··· Supplied data
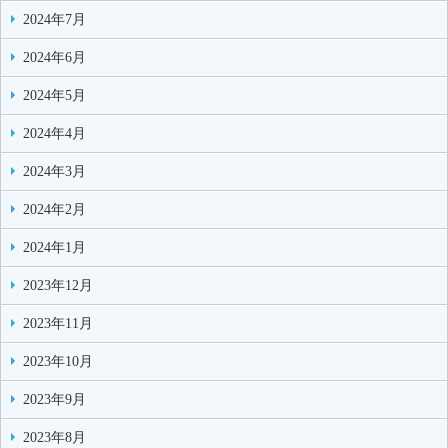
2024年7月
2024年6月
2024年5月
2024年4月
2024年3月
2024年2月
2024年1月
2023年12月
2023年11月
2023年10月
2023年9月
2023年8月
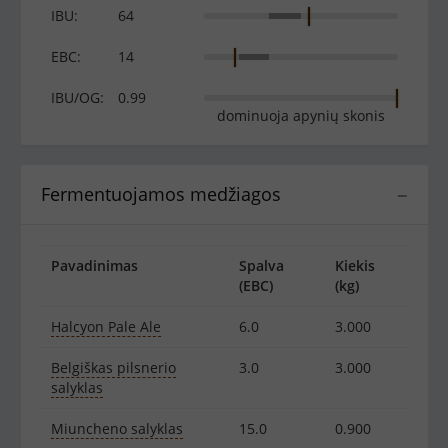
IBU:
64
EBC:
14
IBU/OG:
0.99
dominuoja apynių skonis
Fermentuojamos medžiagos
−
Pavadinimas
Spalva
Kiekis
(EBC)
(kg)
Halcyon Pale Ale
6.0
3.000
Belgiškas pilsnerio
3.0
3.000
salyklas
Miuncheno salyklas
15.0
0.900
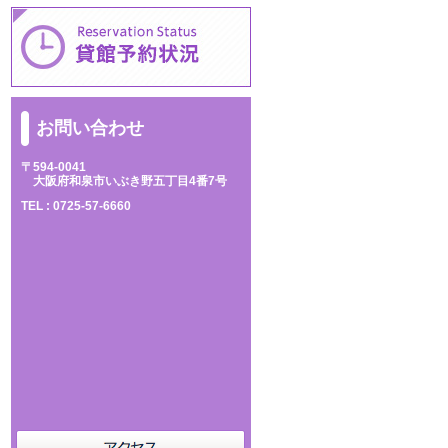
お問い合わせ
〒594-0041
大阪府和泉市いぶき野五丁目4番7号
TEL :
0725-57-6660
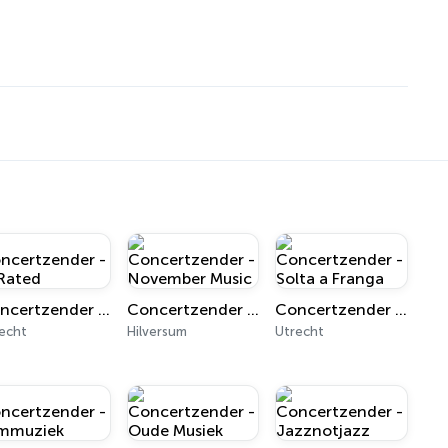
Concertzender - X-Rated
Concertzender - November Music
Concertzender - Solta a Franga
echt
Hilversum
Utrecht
······
## What to produce
Return only the number of lines in the preceding records that contain the string "Concertzender".

## Result below
3